確かにシュート7本は少ない。でも試合後に「シュート打て!」って大合唱するのはちょっと的外れと言うか、サポーターの意思表示としては安易な感じがあって笑っちゃった。気持ちは分かるけどね。
むしろ、攻撃に厚みがないからチャンスを作れない、チャンスになりそうな形を作ってもそれを決定機にできない。だから結果的にシュートが少ない。シュートの意識とかそんな単純な問題じゃなく、もっと根は深いと思う。
さて試合内容。
また開始直後に失点。もう慣れた(笑)。逆サイドが張るマリノスに対してサイドチェンジへの対応が遅れたのが原因。山瀬のサイドチェンジ、椋原が寄せる前に小宮山のクロス、徳永弾く、山瀬に拾われてミドル、大島に方向変えられてゴール。

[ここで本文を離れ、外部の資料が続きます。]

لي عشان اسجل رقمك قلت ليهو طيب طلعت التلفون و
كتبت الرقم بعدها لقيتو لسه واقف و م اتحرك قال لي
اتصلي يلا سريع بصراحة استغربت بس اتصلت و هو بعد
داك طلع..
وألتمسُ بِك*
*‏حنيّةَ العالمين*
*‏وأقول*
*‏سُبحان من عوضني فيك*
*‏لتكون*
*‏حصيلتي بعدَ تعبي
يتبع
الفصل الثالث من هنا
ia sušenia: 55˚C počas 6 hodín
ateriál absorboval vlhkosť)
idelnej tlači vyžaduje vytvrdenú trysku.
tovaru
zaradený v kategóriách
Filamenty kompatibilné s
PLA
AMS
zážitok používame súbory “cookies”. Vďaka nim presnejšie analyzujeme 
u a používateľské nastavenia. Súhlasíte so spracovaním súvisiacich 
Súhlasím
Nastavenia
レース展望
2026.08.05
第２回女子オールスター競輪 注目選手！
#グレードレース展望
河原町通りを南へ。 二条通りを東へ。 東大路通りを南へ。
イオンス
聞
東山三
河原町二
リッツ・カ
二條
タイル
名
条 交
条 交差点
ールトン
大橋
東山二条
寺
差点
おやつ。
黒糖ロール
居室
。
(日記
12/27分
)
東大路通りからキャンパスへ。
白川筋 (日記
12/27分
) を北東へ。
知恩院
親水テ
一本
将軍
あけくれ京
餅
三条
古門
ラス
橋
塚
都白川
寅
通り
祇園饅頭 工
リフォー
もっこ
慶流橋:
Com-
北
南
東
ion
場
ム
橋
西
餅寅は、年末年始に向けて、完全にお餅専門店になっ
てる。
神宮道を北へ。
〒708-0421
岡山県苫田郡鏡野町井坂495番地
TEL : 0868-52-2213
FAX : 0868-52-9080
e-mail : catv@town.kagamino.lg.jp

監督が変わった直後っていうこともあり、マリノスは試行錯誤中。東京側はスカウティングが難しかったろうな。だから逆サイドの椋原が絞ってたのは責められない。逆に東京が基本ボールサイドに寄せるのは研究されてたってことだろう。
この試合の東京は2トップが横並び。最近の4-4-1-1と違ってエメルソンと羽生が自由に中にも入るし位置取りも高かった。結果カボレが引いてエメルソンが追い越した形から1点返したし、羽生が2列目から飛び出した時にはチャンスになっていた。ここは改善ポイント。
ただ、梶山がいないから効果的な縦パスが入らない。だから受け手の平山を外したのかな。今ちゃんと浄は山瀬対策もあったのか守備的な位置取りで、エリア内に入って行くことはほとんど無かった。

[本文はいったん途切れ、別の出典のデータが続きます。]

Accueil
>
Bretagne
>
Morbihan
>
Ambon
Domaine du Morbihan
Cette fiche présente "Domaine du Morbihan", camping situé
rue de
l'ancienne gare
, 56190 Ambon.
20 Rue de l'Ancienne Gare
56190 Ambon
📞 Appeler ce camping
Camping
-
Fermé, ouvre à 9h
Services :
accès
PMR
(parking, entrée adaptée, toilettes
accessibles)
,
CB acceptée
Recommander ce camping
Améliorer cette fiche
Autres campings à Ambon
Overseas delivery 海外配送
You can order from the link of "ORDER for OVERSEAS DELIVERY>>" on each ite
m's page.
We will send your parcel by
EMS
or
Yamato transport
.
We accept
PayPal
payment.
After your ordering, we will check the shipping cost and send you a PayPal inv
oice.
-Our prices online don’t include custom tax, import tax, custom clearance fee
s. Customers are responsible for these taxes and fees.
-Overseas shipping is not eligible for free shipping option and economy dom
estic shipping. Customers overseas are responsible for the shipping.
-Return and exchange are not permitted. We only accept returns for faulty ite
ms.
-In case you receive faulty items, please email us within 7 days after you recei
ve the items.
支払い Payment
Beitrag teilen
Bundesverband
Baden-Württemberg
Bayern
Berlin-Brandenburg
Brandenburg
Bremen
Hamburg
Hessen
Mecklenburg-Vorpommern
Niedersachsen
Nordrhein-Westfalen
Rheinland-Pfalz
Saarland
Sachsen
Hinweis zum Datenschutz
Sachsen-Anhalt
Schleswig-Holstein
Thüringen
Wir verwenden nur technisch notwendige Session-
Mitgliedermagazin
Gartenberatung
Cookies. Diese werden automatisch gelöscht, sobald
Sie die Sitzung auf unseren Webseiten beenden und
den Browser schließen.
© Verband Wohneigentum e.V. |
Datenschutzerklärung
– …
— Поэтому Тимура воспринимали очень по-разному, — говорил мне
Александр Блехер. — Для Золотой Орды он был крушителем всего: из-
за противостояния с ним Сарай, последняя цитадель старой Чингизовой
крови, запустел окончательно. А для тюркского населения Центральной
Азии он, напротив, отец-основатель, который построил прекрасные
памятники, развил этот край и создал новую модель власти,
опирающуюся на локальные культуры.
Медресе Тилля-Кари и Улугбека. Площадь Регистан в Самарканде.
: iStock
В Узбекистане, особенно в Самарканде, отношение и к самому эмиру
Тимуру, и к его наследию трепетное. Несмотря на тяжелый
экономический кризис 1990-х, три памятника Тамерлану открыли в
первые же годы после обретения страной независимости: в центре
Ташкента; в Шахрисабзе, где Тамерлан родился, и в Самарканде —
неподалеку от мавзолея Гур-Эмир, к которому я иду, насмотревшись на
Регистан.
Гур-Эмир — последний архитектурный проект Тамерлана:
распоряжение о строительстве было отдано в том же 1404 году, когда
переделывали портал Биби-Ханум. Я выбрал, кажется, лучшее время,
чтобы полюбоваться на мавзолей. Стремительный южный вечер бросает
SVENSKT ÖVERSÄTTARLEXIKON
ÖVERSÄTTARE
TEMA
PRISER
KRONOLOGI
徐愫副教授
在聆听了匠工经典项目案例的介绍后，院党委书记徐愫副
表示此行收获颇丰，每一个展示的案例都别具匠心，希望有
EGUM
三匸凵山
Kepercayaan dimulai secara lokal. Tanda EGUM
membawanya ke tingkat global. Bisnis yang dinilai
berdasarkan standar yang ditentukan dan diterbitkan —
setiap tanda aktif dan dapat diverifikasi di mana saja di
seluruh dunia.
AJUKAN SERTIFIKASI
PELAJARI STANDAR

象徴的だったのは後半10分過ぎ、カボレと羽生で右サイドを深い位置で崩してマイナスがガラ空きだったのにそこに入って行かなかった場面。普通はラインが下がってできたマイナスのスペースにボランチが走り込んでズドンっていうところ。
特に今ちゃんは消極的なプレーが多かった気がする。梶山がいないからボールをさばこう、出し手になろう、あたりを意識し過ぎたのかもね。最近の東京のリトリート守備もあり、全く持ち味が出せなかった。今ちゃんはガーロ時代もそうだったけど本当に引いて守ると良さが出ないね。プレースタイルを考える時期に来てるのかも。
後半、ナオと平山投入。平山は前述の理由で機能不全、いいパスが来ないと無理に体を入れようとしてムダなファールが増える癖は直らんね。ナオも「上がった松田の裏を突く」という役割を担って入ったはずなんだけどそこに徹し切れない。ラスト15分で大竹が入ったけど、むしろ羽生がボランチに下がってしまったデメリットの方が大きかった印象。アタッキングサードで動き出す選手がいない。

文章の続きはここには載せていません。